By Lolis Eric Elie
We could go on telling stories about New Orleans and its culture, our characters and their foibles, for years to come. But you know what they say about all good things…
In New Orleans, we are rather famous for our funeral tradition of leaving the body behind in the graveyard while the living dance their way back, proof that life goes on, even after death. Think of this then, as a jazz funeral. A chance to remember Davis McAlary and his series of second chances at WWOZ. A chance to remember Antoine Batiste and his difficulties finding cab fare. Think of Janette Desautel and her struggles to get the food and business parts of her restaurant in sync. Of Toni Bernette, her noble causes and insatiable will to fight the good fight. Of Big Chief Lambreaux, the beauty of his suits and the iron of his will. And even ol’ Creighton Bernette who, before exiting too soon, left us with colorful rants about this insane world and the inmates in charge of it.
Pull those memories out and dance them around the room, all the while hearing Delmond Lambreaux’s trumpet or Annie T’s violin or Sonny’s guitar playing just for you.
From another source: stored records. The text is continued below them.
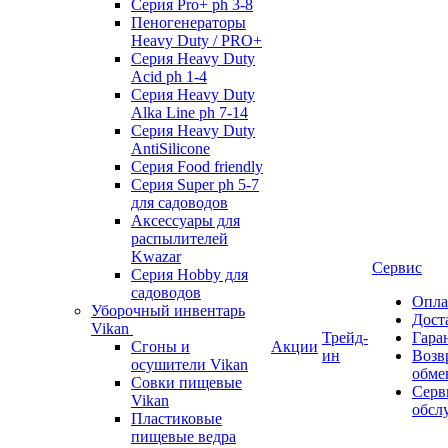
Серия Pro+ ph 3-8
Пеногенераторы
Heavy Duty / PRO+
Серия Heavy Duty
Acid ph 1-4
Серия Heavy Duty
Alka Line ph 7-14
Серия Heavy Duty
AntiSilicone
Серия Food friendly
Серия Super ph 5-7
для садоводов
Аксессуары для
распылителей
Kwazar
Сервис
Серия Hobby для
садоводов
Опла
Уборочный инвентарь
Дост
Vikan
Трейд-
Гара
Сгоны и
Акции
ин
Возв
осушители Vikan
обме
Совки пищевые
Серв
Vikan
обсл
Пластиковые
пищевые ведра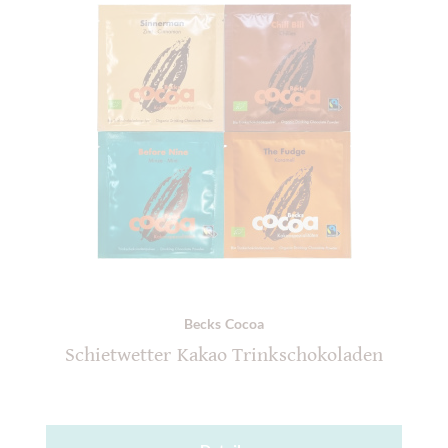
Becks Cocoa
Schietwetter Kakao Trinkschokoladen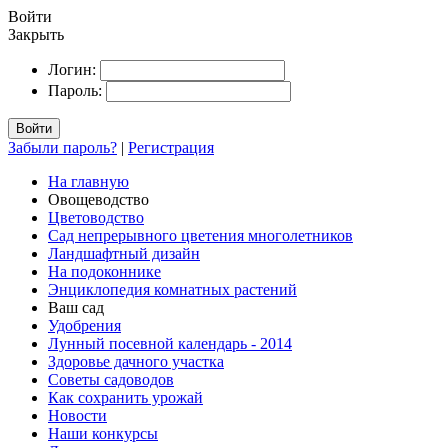
Войти
Закрыть
Логин:
Пароль:
Войти
Забыли пароль?
|
Регистрация
На главную
Овощеводство
Цветоводство
Сад непрерывного цветения многолетников
Ландшафтный дизайн
На подоконнике
Энциклопедия комнатных растений
Ваш сад
Удобрения
Лунный посевной календарь - 2014
Здоровье дачного участка
Советы садоводов
Как сохранить урожай
Новости
Наши конкурсы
One of the things we tried to do with ‘Treme’ was celebrate some of the kings and queens of New Orleans rhythm and blues, musicians whose contributions have too often been forgotten. Much like those musicians, there’s a traditional New Orleans dish that almost fell into obscurity: The calas, a rice fritter traditionally sold on the streets by black women, enslaved and free, for generations. As street vendors gave way to restaurants, the calas died away.